Post-Traumatic Foot Pain and Compartment Syndrome
Foot trauma would include gun-shot wounds, crushing injuries, traumatic amputations, lawn mower injuries, vehicle accidents, falls, or burns. Whatever the cause, the degree to which the foot is repaired is often influenced by the effectiveness of emergency care and subsequent care. Whereas prescribed surgery is procedurally choreographed, neat, and sterile, post-traumatic surgeries are impromptu, ragged, and dirty. Often the intention is to merely salvage the foot and align it to the ground, ignoring the more dynamic functions that a normal foot is capable of. It’s the subtle dynamic functions that are so easily derailed when the foot suffers a trauma. Whether the damage is to the skin, the bones and joints, the nerves, the musculature, or all four, the result is usually a loss of motion and some profound degree of rigidity. Scar tissue and skin grafts don’t stretch, damaged joints don’t bend, and the muscles and nerves can’t activate appropriate motion. Compartment syndrome, which is swelling confined within the fascia surrounding the muscle body subsequent to the trauma, can cause intense pain.
Pedorthically, post trauma clients present with a relatively rigid foot with areas that can be hypersensitive to contact from footgear. Our goal with a rigid foot is to prevent compensation by other joints to move excessively, or beyond their normal range of motion to make up for the lack of normal motion in the affected foot. Depending on how many joints are affected, rigidity prevents the foot from absorbing shock, adapting to unevenness in the terrain, or staying planted on the ground while the trunk above rotates during gait. Shearing occurs on the skin tissues, especially at the heel, and the lack of suppleness in the tarsals and metatarsals can result in excessive callousing on the ball of the foot. Therefore, our goal is to inhibit the need for motion in the foot with Rocker-Bottom Therapy, attenuate shock, shearing, and excessive pressure with Foot Orthotic Therapy, and if necessary, modify or custom make footwear to address the sensitive areas.
$ Self Help
Post Trauma, and its colleague compartment syndrome, can have so many degrees of severity that whatever a victim has found before seeking pedorthic help is usually the best choice. If your foot is rigid, you have probably sought out stiff footwear, like hiking boots, with gel type inserts in to attenuate shock and diffuse pressure.
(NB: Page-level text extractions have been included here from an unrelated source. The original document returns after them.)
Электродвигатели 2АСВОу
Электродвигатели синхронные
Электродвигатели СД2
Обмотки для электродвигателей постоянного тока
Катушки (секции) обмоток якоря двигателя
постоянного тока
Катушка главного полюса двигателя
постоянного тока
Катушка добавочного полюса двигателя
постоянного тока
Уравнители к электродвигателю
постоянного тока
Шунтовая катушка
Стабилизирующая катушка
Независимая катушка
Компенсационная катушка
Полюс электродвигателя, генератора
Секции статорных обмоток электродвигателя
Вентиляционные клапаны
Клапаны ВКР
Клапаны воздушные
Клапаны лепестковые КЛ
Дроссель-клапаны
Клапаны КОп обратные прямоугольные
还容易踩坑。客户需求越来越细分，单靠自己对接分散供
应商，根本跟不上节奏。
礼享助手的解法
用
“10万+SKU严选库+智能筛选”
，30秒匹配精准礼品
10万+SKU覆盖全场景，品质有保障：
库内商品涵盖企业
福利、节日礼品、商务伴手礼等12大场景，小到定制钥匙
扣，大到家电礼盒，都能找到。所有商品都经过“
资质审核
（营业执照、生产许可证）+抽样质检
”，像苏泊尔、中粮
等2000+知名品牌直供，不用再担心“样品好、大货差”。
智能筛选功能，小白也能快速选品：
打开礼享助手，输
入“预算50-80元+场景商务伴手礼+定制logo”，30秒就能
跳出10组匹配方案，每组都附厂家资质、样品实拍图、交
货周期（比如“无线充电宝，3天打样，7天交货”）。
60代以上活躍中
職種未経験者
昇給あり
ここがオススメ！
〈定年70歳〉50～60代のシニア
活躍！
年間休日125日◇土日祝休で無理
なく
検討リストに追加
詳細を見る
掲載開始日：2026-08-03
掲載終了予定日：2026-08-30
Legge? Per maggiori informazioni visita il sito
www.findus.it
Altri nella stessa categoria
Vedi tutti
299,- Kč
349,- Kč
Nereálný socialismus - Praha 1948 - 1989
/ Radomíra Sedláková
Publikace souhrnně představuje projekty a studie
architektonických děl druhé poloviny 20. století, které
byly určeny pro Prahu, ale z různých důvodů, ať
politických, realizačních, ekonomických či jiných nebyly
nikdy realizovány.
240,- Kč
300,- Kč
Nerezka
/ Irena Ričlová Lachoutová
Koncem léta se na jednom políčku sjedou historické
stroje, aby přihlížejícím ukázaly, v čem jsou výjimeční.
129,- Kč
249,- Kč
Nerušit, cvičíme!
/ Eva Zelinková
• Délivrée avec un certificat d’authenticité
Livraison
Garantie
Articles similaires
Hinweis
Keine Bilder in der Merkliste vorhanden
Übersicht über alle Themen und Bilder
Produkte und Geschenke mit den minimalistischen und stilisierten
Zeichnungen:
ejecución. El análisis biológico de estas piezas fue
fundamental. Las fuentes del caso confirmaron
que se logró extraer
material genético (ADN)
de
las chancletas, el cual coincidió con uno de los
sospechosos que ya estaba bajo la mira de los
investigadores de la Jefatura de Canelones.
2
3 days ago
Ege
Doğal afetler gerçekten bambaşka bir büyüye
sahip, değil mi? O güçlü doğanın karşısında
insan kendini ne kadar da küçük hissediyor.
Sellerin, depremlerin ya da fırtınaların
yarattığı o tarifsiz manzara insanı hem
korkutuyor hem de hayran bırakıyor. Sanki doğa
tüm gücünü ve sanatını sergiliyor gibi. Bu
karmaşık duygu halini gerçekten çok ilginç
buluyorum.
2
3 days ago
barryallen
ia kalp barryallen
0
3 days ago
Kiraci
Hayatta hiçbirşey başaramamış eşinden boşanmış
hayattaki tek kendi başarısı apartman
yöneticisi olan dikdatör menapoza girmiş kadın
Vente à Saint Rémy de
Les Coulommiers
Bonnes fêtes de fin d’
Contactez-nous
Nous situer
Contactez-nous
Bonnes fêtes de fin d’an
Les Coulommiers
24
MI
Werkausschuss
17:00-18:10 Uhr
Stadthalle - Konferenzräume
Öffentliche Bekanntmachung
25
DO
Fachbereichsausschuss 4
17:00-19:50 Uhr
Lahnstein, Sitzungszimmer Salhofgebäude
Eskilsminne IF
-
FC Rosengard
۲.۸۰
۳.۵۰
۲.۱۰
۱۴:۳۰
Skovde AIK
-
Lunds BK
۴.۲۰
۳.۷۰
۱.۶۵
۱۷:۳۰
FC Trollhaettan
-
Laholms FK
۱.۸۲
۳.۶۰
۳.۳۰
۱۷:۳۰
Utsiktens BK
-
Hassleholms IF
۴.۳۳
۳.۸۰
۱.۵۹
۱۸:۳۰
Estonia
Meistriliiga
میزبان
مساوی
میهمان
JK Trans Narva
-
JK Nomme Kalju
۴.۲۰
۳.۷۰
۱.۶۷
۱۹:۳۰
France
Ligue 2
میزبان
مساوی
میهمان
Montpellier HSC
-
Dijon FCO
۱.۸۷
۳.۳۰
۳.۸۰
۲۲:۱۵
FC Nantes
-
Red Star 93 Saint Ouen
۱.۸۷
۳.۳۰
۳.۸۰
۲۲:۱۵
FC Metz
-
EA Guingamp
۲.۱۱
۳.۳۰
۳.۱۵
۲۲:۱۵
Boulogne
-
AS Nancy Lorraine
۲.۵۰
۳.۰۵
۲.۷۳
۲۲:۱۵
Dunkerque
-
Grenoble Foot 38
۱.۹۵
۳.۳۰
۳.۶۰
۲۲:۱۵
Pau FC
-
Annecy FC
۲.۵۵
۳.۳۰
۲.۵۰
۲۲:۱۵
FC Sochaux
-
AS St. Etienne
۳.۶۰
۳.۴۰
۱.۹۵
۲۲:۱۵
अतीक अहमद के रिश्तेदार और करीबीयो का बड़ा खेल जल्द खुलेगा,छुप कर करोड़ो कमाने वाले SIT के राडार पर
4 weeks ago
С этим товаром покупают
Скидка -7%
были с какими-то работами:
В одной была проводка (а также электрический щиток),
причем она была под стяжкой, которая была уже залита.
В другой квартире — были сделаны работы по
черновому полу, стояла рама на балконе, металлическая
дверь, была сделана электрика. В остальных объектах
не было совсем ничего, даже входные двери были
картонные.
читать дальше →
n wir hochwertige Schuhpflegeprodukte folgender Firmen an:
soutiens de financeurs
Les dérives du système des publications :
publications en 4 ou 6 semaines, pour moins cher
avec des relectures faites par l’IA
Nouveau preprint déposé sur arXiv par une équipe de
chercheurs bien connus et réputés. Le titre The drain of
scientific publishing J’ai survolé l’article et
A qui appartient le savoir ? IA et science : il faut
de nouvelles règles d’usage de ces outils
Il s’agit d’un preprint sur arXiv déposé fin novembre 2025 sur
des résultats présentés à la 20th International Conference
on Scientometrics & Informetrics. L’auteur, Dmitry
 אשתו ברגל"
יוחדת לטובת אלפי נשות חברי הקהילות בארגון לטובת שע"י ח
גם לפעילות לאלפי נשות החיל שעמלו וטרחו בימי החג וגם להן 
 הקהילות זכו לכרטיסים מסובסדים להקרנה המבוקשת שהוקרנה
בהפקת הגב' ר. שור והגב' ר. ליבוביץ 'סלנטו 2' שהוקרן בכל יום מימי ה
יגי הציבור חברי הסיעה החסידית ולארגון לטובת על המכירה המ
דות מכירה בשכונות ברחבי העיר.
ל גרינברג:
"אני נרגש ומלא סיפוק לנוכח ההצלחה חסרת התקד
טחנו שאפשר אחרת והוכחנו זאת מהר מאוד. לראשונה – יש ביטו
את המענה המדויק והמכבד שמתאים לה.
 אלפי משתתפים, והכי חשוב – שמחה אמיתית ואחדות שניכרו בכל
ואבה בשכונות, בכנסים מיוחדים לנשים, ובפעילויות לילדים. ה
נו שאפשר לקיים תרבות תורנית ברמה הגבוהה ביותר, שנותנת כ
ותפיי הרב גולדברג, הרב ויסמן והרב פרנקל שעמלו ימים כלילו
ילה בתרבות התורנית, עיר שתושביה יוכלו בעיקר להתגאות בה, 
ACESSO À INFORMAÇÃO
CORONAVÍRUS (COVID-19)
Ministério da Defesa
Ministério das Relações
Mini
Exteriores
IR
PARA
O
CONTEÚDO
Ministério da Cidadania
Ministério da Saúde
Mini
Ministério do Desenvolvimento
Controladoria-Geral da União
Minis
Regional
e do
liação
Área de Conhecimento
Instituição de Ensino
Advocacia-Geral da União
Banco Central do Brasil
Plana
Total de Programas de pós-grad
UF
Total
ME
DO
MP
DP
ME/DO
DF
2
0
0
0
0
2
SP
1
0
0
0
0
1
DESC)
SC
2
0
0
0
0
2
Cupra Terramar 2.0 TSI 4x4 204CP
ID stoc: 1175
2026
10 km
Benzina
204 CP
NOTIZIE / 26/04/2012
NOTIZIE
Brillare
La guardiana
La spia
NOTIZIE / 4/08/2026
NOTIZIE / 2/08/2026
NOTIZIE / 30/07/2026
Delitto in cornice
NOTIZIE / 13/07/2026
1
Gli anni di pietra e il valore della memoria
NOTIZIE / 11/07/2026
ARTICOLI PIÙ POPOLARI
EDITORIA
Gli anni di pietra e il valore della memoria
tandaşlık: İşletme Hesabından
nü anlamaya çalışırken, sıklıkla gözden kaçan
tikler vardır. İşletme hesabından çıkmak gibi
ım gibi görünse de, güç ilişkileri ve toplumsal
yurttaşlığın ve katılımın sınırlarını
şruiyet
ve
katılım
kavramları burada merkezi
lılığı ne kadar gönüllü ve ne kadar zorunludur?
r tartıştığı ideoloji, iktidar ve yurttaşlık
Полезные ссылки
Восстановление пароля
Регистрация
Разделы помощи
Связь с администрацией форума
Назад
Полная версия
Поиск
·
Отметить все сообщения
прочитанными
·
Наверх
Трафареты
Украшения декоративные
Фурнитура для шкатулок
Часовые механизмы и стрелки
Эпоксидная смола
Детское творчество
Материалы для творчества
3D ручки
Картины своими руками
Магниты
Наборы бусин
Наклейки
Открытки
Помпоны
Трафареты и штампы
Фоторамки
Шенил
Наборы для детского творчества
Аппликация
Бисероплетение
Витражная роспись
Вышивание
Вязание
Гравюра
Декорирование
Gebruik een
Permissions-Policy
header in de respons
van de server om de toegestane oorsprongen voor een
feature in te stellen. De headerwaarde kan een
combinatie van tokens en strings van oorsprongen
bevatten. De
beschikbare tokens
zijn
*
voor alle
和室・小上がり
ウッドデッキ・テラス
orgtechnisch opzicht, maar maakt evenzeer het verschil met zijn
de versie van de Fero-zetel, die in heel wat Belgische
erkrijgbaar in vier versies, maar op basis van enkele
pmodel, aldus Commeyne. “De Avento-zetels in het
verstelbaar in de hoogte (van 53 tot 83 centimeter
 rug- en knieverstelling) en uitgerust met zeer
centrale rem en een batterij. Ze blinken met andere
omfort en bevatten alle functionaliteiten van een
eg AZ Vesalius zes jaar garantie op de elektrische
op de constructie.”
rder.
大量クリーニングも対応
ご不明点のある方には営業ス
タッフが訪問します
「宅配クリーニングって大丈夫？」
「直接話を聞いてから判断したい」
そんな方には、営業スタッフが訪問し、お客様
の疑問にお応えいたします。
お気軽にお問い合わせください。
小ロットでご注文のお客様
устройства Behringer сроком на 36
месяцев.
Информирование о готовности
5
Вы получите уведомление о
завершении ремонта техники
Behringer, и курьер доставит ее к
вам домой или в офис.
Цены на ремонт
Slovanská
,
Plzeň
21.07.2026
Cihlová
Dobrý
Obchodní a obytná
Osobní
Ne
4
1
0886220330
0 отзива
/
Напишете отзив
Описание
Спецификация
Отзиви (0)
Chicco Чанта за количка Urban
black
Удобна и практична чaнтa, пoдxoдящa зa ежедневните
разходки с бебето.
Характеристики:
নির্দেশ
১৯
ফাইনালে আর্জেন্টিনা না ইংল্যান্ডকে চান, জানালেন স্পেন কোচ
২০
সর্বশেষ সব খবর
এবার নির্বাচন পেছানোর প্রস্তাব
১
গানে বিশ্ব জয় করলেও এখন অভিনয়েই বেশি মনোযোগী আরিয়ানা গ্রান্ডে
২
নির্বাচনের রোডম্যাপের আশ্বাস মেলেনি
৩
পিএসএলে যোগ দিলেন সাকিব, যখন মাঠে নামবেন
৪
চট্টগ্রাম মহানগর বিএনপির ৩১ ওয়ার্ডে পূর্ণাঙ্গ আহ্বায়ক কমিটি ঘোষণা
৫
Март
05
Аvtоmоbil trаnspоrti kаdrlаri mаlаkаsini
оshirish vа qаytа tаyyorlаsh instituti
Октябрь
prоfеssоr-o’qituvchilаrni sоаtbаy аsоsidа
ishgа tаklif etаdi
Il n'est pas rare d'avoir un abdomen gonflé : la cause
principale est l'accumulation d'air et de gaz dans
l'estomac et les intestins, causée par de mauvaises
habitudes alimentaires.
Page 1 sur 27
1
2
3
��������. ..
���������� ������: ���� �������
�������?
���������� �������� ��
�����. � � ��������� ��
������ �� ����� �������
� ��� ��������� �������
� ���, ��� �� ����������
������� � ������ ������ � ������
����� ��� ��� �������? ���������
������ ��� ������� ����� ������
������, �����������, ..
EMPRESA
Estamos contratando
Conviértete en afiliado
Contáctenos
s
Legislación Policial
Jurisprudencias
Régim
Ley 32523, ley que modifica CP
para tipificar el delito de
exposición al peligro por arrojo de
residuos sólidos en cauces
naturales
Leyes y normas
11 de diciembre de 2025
If there is no major deformity, the next level of severity would require custom orthotic devices, made from soft accommodative and shock absorbing materials. Combining that with the application of a rocker-bottom sole to a ready-made shoe should therapeutically address most issues.
$$$ Pedorthist / Custom Shoemaker
If there are foot deformities, history of ulceration, sensitive scar tissue, or partial amputations, then custom footwear can be designed from the ground up to address each issue specifically, by choosing designs that avoid scars, orthotics of unlimited thickness to attenuate shock and diffuse areas of pressure, sock linings that will absorb shear forces on burns, callouses, and scar tissue by stretching in all directions, and rocker-bottom soles to inhibit the need from motion in rigid joints.
$$$ Pedorthist / Orthotist
In situations when terrain is uneven, like on a farm or a construction site, a custom shoe, or possibly a ready-made shoe, can be fitted over solid ankle braces made by an orthotist.
$$$$ Pedorthist / Custom Shoemaker
In cases where some motion is present, but the motion is limited and painful, then brace boots would be indicated. Brace boots are boots with braces built into the linings and function pretty much like a cast.